§ INSTRUCTIONS FOR THE TASK: In the entries that follow, the first line to write out is the one containing "cta de abuso", and the last is the one containing "jas y pluma o lápiz". Reproduce that stretch exactly, with nothing before or after it.

----- DATASET EXCERPTS -----

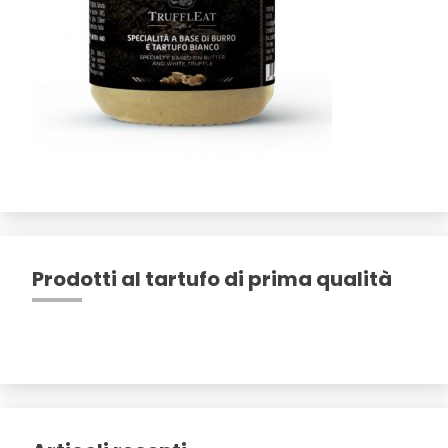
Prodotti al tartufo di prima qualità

-----
----- DATASET EXCERPTS -----

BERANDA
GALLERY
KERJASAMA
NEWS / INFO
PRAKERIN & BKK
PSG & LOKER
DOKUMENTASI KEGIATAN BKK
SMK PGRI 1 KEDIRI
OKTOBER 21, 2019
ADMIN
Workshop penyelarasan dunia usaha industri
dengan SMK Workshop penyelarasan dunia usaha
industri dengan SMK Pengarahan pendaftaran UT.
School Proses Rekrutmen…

-----
----- DATASET EXCERPTS -----

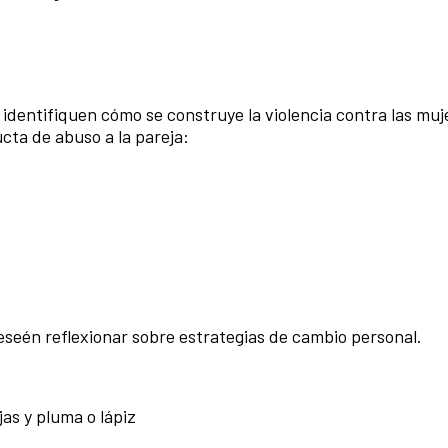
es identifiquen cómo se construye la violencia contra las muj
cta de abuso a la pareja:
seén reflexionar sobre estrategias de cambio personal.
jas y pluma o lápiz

-----

§ TASK OUTPUT:
cta de abuso a la pareja:
seén reflexionar sobre estrategias de cambio personal.
jas y pluma o lápiz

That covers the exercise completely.